Hi @musicalman, I'm very sorry for the inconvenience. It was my mistake adding improvements to the notebook, but I already fixed it a few hours ago. Now everything should work without problems.

musicalman commented 1 year ago

Hi, Yay, training was successful! I'm wondering though if some clarification can be given on how to get the best results? Maybe not though, since AI is one of those things that lends itself to experimenting. So, my data set consists of 50 minutes of a male speaker, reading vocabulary words, definitions and example sentences. There were 897 utterances in the data set. The order of utterances goes something like this: audio1|the word audio2|the definition audio3|the example sentence audio4|maybe another example sentence This pattern continues more or less throughout, though I got rid of some utterances that I didn't really like the sound of. So now we get to training.

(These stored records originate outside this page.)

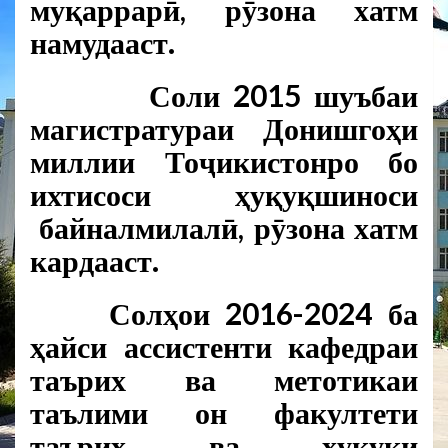
муқаррарӣ, рӯзона хатм
намудааст.
Соли 2015 шуъбаи
магистратураи Донишгоҳи
миллии Тоҷикистонро бо
ихтисоси ҳуқуқшиноси
байналмилалӣ, рӯзона хатм
кардааст.
Солҳои 2016-2024 ба
ҳайси ассистенти кафедраи
таърих ва метотикаи
таълими он факултети
таърих ва ҳуқуқи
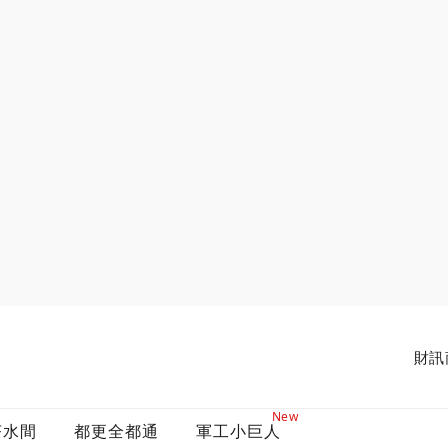
財訊
New
茶水間
都更全都通
軍工小巨人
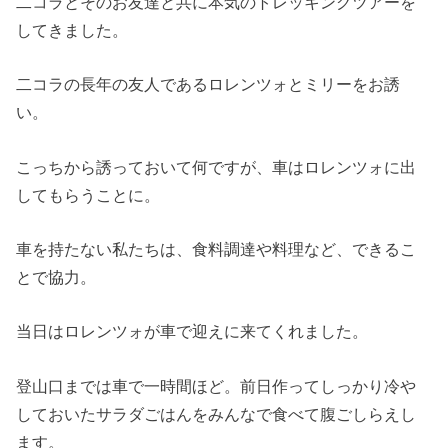
二コラとそのお友達と共に本気のトレッキングツアーを
してきました。
二コラの長年の友人であるロレンツォとミリーをお誘
い。
こっちから誘っておいて何ですが、車はロレンツォに出
してもらうことに。
車を持たない私たちは、食料調達や料理など、できるこ
とで協力。
当日はロレンツォが車で迎えに来てくれました。
登山口までは車で一時間ほど。前日作ってしっかり冷や
しておいたサラダごはんをみんなで食べて腹ごしらえし
ます。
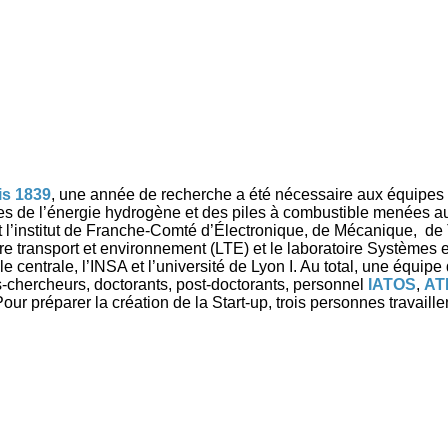
s 1839
, une année de recherche a été nécessaire aux équipes 
s de l’énergie hydrogène et des piles à combustible menées a
 l’institut de Franche-Comté d’Électronique, de Mécanique, de
oire transport et environnement (LTE) et le laboratoire Systèmes 
centrale, l’INSA et l’université de Lyon I. Au total, une équipe
-chercheurs, doctorants, post-doctorants, personnel
IATOS
,
AT
réparer la création de la Start-up, trois personnes travaillent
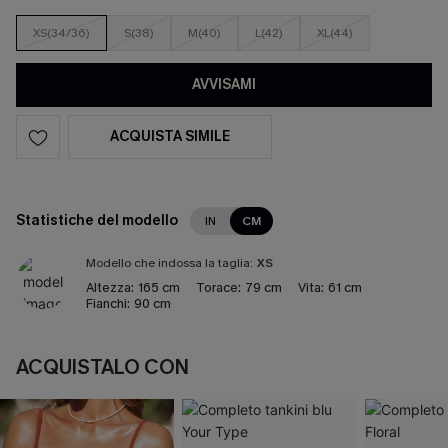
XS(34/36)
S(38)
M(40)
L(42)
XL(44)
AVVISAMI
ACQUISTA SIMILE
Statistiche del modello
IN
CM
Modello che indossa la taglia:
XS
Altezza:
165 cm
Torace:
79 cm
Vita:
61 cm
Fianchi:
90 cm
ACQUISTALO CON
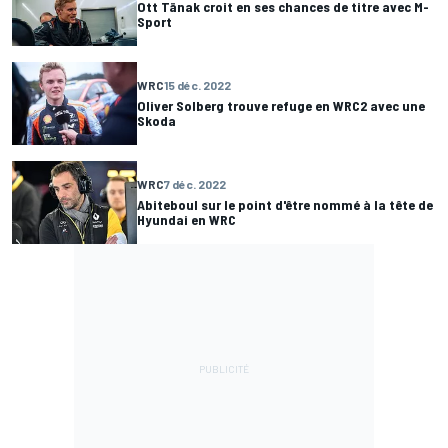
Ott Tänak croit en ses chances de titre avec M-
Sport
WRC
15 déc. 2022
Oliver Solberg trouve refuge en WRC2 avec une
Skoda
WRC
7 déc. 2022
Abiteboul sur le point d'être nommé à la tête de
Hyundai en WRC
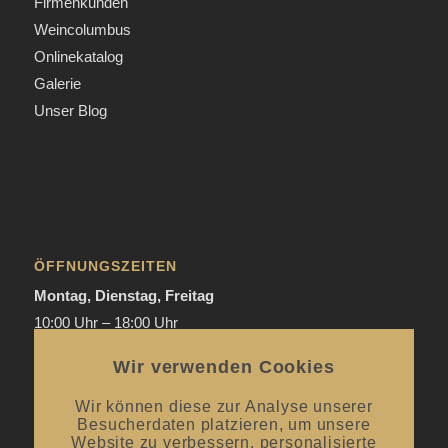
Firmenkunden
Weincolumbus
Onlinekatalog
Galerie
Unser Blog
ÖFFNUNGSZEITEN
Montag, Dienstag, Freitag
10:00 Uhr – 18:00 Uhr
Donnerstag
Wir verwenden Cookies
Mai bis September:
12:00 Uhr – 20:00 Uhr / ab 18.00 Uhr
offene Verkostungen
Wir können diese zur Analyse unserer
Besucherdaten platzieren, um unsere
Oktober bis April:
12.00 Uhr – 18.00 Uhr
Website zu verbessern, personalisierte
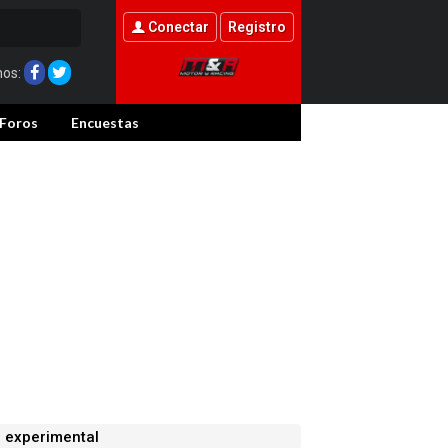
Conectar
Registro
nos:
Foros
Encuestas
l experimental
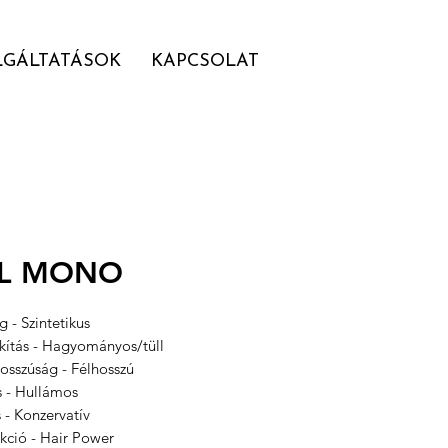
LGÁLTATÁSOK
KAPCSOLAT
RL MONO
 - Szintetikus
akítás - Hagyományos/tüll
osszúság - Félhosszú
s - Hullámos
s - Konzervatív
kció - Hair Power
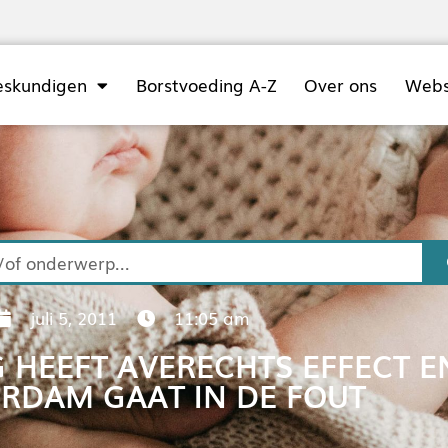
eskundigen
Borstvoeding A-Z
Over ons
Web
juli 5, 2011
11:05 am
 HEEFT AVERECHTS EFFECT E
RDAM GAAT IN DE FOUT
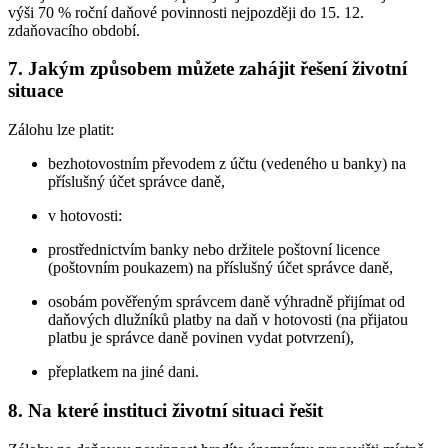
výši 70 % roční daňové povinnosti nejpozději do 15. 12.
zdaňovacího období.
7. Jakým způsobem můžete zahájit řešení životní
situace
Zálohu lze platit:
bezhotovostním převodem z účtu (vedeného u banky) na
příslušný účet správce daně,
v hotovosti:
prostřednictvím banky nebo držitele poštovní licence
(poštovním poukazem) na příslušný účet správce daně,
osobám pověřeným správcem daně výhradně přijímat od
daňových dlužníků platby na daň v hotovosti (na přijatou
platbu je správce daně povinen vydat potvrzení),
přeplatkem na jiné dani.
8. Na které instituci životní situaci řešit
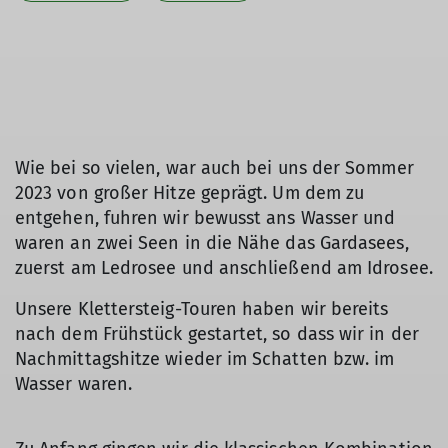
Wie bei so vielen, war auch bei uns der Sommer
2023 von großer Hitze geprägt. Um dem zu
entgehen, fuhren wir bewusst ans Wasser und
waren an zwei Seen in die Nähe das Gardasees,
zuerst am Ledrosee und anschließend am Idrosee.
Unsere Klettersteig-Touren haben wir bereits
nach dem Frühstück gestartet, so dass wir in der
Nachmittagshitze wieder im Schatten bzw. im
Wasser waren.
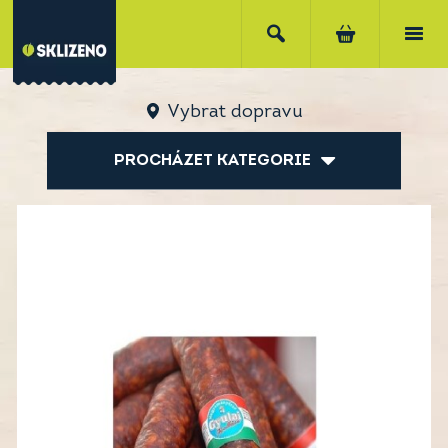
Vybrat dopravu
PROCHÁZET KATEGORIE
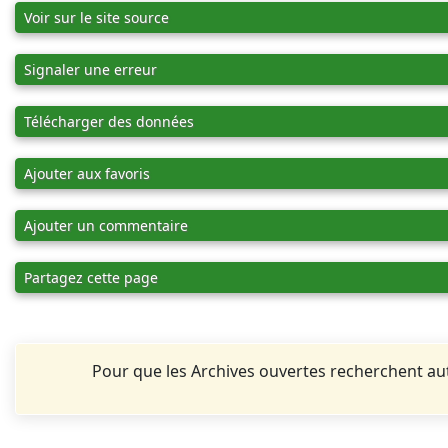
Voir sur le site source
Signaler une erreur
Télécharger des données
Ajouter aux favoris
Ajouter un commentaire
Partagez cette page
Pour que les Archives ouvertes recherchent 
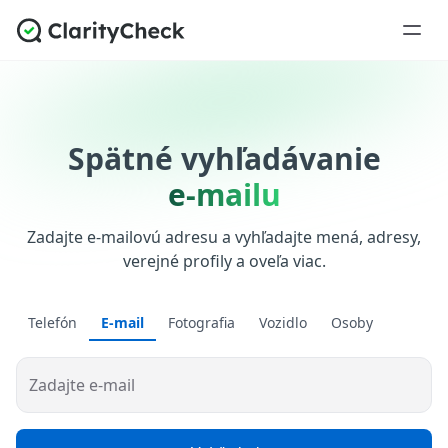
Spätné vyhľadávanie
e-mailu
Zadajte e-mailovú adresu a vyhľadajte mená, adresy,
verejné profily a oveľa viac.
Telefón
E-mail
Fotografia
Vozidlo
Osoby
Zadajte e-mail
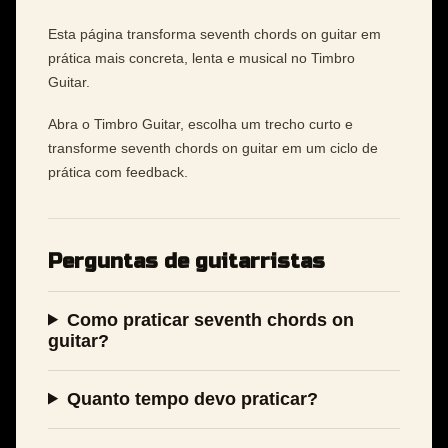
Esta página transforma seventh chords on guitar em
prática mais concreta, lenta e musical no Timbro
Guitar.
Abra o Timbro Guitar, escolha um trecho curto e
transforme seventh chords on guitar em um ciclo de
prática com feedback.
Perguntas de guitarristas
Como praticar seventh chords on
guitar?
Quanto tempo devo praticar?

Collab let me train for about 4 hours before kicking me out. I used the default settings for training, and quality was set to medium. What I noticed was that the preview audio files started out sounding horrible but then improved. However, after about an hour or so of training, improvement was slower and less steady. One set of preview files would sound pretty good, but then the next set would sound worse. It felt like 3 steps forward, 2 steps back, for the last couple hours. The model never seemed to learn the full inflection of the narrator. It seems to know that the narrator occasionally inflects a little more than normal, but when it tries, the voice cracks and sounds weird. The voice is also full of pitch jumps and cracks in the middle of sentences, and overall sounds less fluent than any of the piper models I've tried. Part of me thinks I just don't have enough data, but I'm also wondering if I should've increased batch size? Maybe that would help it remember more of the subtler characteristics as it trains? I'm assuming the other settings, such as how many epochs to save training checkpoints, and Step interval to generate model samples, are only there to adjust amount of logging. The main settings I would worry about are batch size and quality, but input on this is welcome if possible! As you can probably tell I'm kind of excited to have this working. For what it's worth, the voice in NVDA works surprisingly better than I expected. It isn't pleasant to listen to sometimes, but most things are read clearly, including letters and single words.

rmcpantoja commented 1 year ago

Hi @musicalman, I think the best thing would be to train it for six hours (enough that colab offers to get something decent) and compare the results. Perhaps modifying the batch size is a solution too, it depends on how many audios your dataset has. for 897 audios I would recommend 12-16, although it seems very strange to me. I have got 50 minutes of dataset only with almost 300 audios, so I think that you have too short audios, and you should join them to have a more balanced dataset in terms of durations (8-15 seconds).